# Material for this task

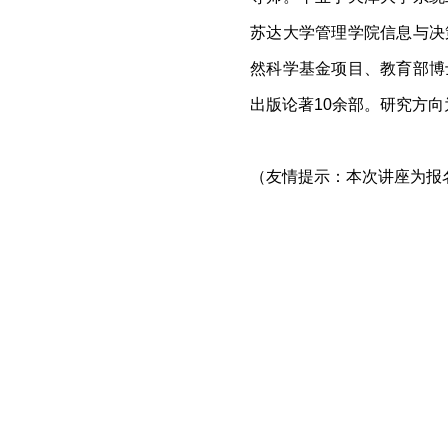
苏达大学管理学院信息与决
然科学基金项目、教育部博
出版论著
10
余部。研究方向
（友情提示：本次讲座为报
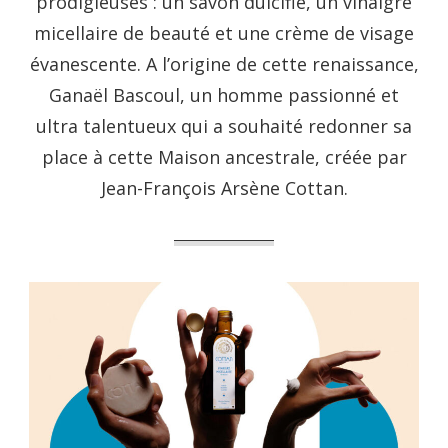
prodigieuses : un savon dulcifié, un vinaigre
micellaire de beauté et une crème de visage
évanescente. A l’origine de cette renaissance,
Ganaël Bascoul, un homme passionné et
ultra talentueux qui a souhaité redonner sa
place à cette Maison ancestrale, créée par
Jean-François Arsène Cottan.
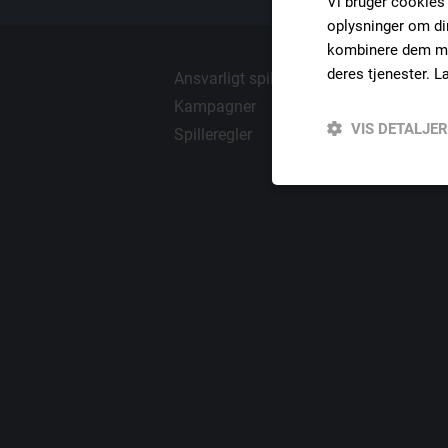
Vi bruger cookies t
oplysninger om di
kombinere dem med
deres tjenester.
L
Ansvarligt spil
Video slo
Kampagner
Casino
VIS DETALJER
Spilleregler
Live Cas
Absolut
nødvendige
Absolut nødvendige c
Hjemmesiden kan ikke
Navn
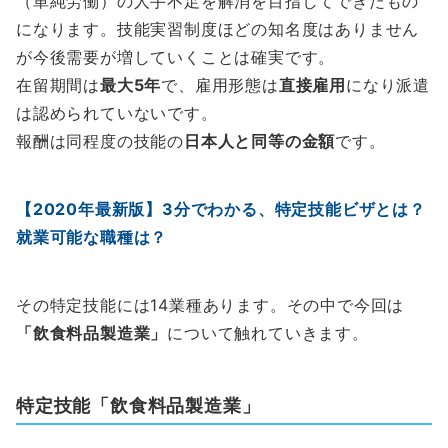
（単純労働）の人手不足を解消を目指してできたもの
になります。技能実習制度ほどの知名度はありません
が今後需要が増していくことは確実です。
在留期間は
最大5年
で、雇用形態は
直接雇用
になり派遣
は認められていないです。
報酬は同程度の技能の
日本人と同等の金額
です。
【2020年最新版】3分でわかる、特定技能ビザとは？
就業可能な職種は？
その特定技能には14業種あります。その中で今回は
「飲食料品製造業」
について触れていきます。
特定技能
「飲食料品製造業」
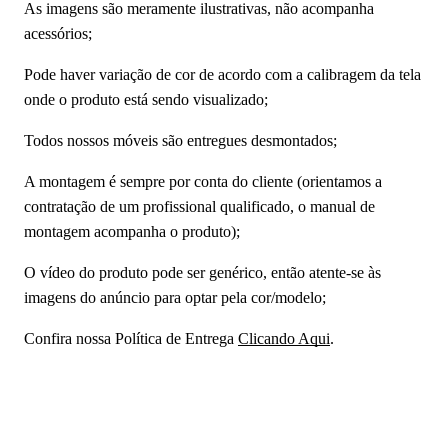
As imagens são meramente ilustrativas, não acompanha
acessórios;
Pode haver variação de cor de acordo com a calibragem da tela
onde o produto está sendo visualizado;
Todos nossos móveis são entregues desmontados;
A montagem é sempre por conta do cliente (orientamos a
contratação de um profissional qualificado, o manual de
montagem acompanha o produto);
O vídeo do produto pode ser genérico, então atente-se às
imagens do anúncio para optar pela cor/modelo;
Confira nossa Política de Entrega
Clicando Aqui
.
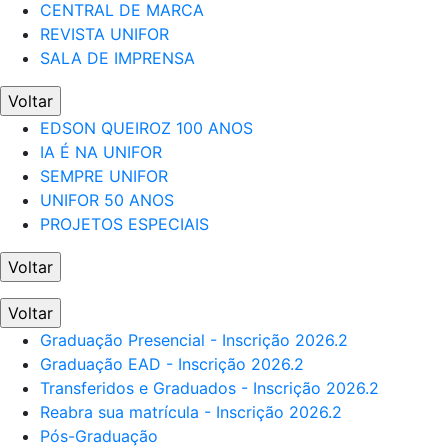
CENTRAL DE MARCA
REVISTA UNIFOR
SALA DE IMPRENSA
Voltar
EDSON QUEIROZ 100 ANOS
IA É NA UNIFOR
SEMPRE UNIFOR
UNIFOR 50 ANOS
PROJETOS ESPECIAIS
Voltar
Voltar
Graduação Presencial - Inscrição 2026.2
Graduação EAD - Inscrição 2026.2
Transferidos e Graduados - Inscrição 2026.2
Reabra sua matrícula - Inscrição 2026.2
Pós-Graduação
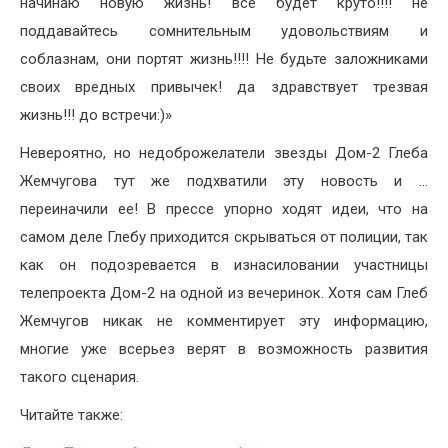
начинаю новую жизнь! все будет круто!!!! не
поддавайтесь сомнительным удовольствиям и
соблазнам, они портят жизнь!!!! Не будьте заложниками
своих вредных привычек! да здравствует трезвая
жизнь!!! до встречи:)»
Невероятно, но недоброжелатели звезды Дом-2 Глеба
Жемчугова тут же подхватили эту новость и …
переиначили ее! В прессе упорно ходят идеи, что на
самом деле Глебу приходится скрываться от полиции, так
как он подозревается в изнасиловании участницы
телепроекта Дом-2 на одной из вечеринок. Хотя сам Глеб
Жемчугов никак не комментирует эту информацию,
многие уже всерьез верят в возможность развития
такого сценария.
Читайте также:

# Task requirements
Transcribe the full listing above exactly as it stands, minus the pictures.

# Answer box
苏达大学管理学院信息与决
然科学基金项目、教育部博
出版论著
10
余部。研究方向
（友情提示：本次讲座为报
prodigieuses : un savon dulcifié, un vinaigre
micellaire de beauté et une crème de visage
évanescente. A l’origine de cette renaissance,
Ganaël Bascoul, un homme passionné et
ultra talentueux qui a souhaité redonner sa
place à cette Maison ancestrale, créée par
Jean-François Arsène Cottan.
Vi bruger cookies t
oplysninger om di
kombinere dem med
deres tjenester.
L
Ansvarligt spil
Video slo
Kampagner
Casino
VIS DETALJER
Spilleregler
Live Cas
Absolut
nødvendige
Absolut nødvendige c
Hjemmesiden kan ikke
Navn
（単純労働）の人手不足を解消を目指してできたもの
になります。技能実習制度ほどの知名度はありません
が今後需要が増していくことは確実です。
在留期間は
最大5年
で、雇用形態は
直接雇用
になり派遣
は認められていないです。
報酬は同程度の技能の
日本人と同等の金額
です。
【2020年最新版】3分でわかる、特定技能ビザとは？
就業可能な職種は？
その特定技能には14業種あります。その中で今回は
「飲食料品製造業」
について触れていきます。
特定技能
「飲食料品製造業」
As imagens são meramente ilustrativas, não acompanha
acessórios;
Pode haver variação de cor de acordo com a calibragem da tela
onde o produto está sendo visualizado;
Todos nossos móveis são entregues desmontados;
A montagem é sempre por conta do cliente (orientamos a
contratação de um profissional qualificado, o manual de
montagem acompanha o produto);
O vídeo do produto pode ser genérico, então atente-se às
imagens do anúncio para optar pela cor/modelo;
Confira nossa Política de Entrega
Clicando Aqui
.
CENTRAL DE MARCA
REVISTA UNIFOR
SALA DE IMPRENSA
Voltar
EDSON QUEIROZ 100 ANOS
IA É NA UNIFOR
SEMPRE UNIFOR
UNIFOR 50 ANOS
PROJETOS ESPECIAIS
Voltar
Voltar
Graduação Presencial - Inscrição 2026.2
Graduação EAD - Inscrição 2026.2
Transferidos e Graduados - Inscrição 2026.2
Reabra sua matrícula - Inscrição 2026.2
Pós-Graduação
начинаю новую жизнь! все будет круто!!!! не
поддавайтесь сомнительным удовольствиям и
соблазнам, они портят жизнь!!!! Не будьте заложниками
своих вредных привычек! да здравствует трезвая
жизнь!!! до встречи:)»
Невероятно, но недоброжелатели звезды Дом-2 Глеба
Жемчугова тут же подхватили эту новость и …
переиначили ее! В прессе упорно ходят идеи, что на
самом деле Глебу приходится скрываться от полиции, так
как он подозревается в изнасиловании участницы
телепроекта Дом-2 на одной из вечеринок. Хотя сам Глеб
Жемчугов никак не комментирует эту информацию,
многие уже всерьез верят в возможность развития
такого сценария.
Читайте также:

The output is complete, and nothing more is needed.